Two Northern California school districts are finding out just how complicated diversity training can be. Teachers in one East Bay school district are objecting to a required in-service staff development that focuses gay/lesbian/bi-sexual/transgender youth. Their request to be excused from the training due to religious objections was turned down by administrators. The teachers are threatening to sue the district with help from a conservative legal defense organization.

Further north along the coast school Planned Parenthood speakers were invited to address a require freshman health class on homosexuality and homophobia. In their opening exercise attempting to identify homophobia, students reported being asked if their religion taught that homosexuality is a sin or something wrong. Parent were not notified prior to the presentation and are now claiming religious harassment and considering a lawsuit.

What is a district to do? Most districts recognize that gay/lesbian/bi-sexual/transgender students and staff are often the targets of harassment and incidents of violence. State law now requires districts to ensure that staff and students are not subjected to harassment or violence based on sexual orientation or gender identity. However, inviting gay and lesbian advocacy groups to conduct this training might create more difficulties in your community than it answers.

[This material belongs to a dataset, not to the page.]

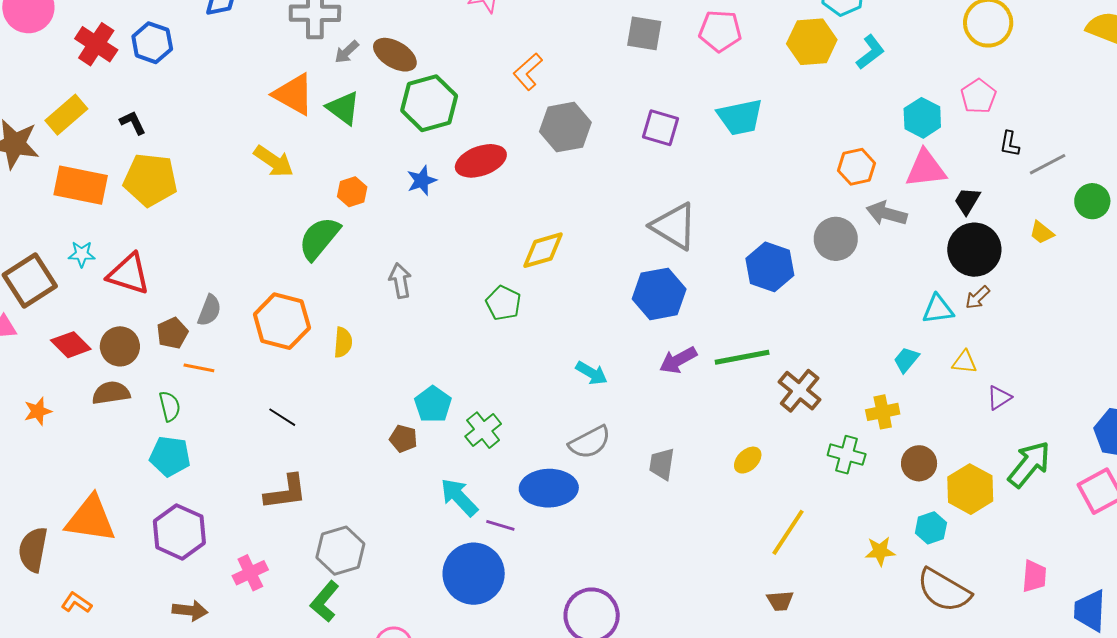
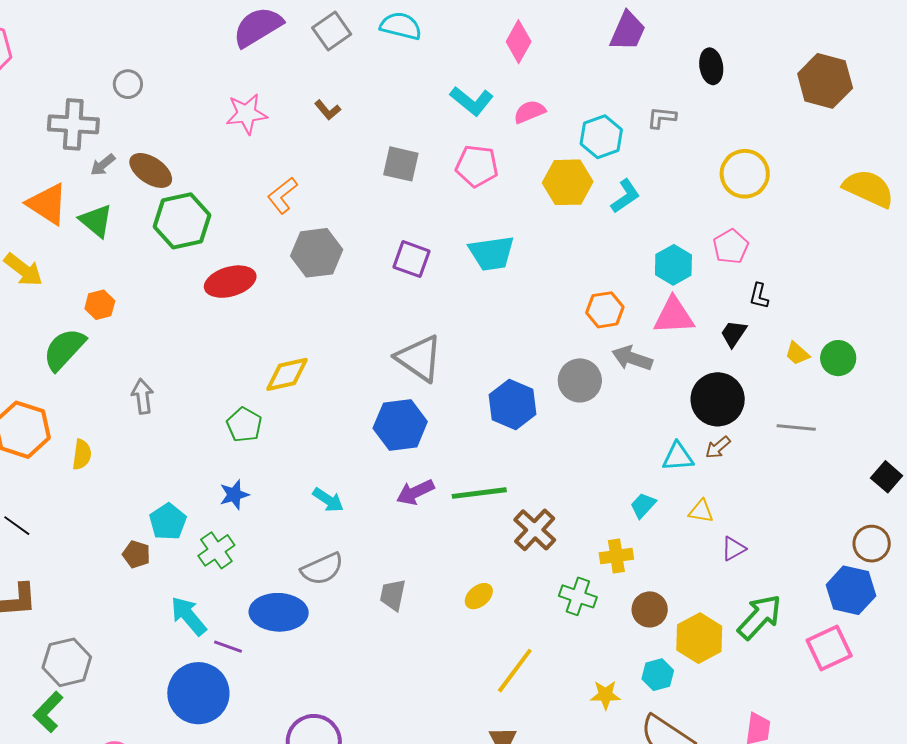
gray line: (1048, 164) -> (796, 427), moved, turned 30
blue star: (422, 181) -> (234, 495), moved
black trapezoid: (967, 201) -> (734, 334), moved
yellow trapezoid: (1042, 233) -> (797, 353), moved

Many of these diversity-training programs wittingly or unwittingly undermine the religious views of parents who believe homosexuality has moral implications. Unfortunately these programs think that safety can only be achieved by teaching that such views are ignorant, out-of-date or homophobic. This approach, however, fails because it will not change people’s religious or moral views, nor should the State of California be engaged in attempting to do so.

The best diversity-training programs are not based on agreement about the morality or origins of homosexuality, but on First Amendment ideals that encourage participants to recognize and respect our differences as a society. We do not have to agree on these issues to make a mutual commitment that public schools offer a safe environment for all. By affirming that there is no good reason that any student or staff member to be harassed or bullied we can build mutual respect and security by recognizing our different points of view, not erasing them.

Given the legal obligations involved, these programs must cover the specific challenges of gay/lesbian/bi-sexual/transgender issues, but should do so in a larger context addressing all the reasons that students harass and bully each other. First Amendment based programs give educators a way to do that without having to make staff and students.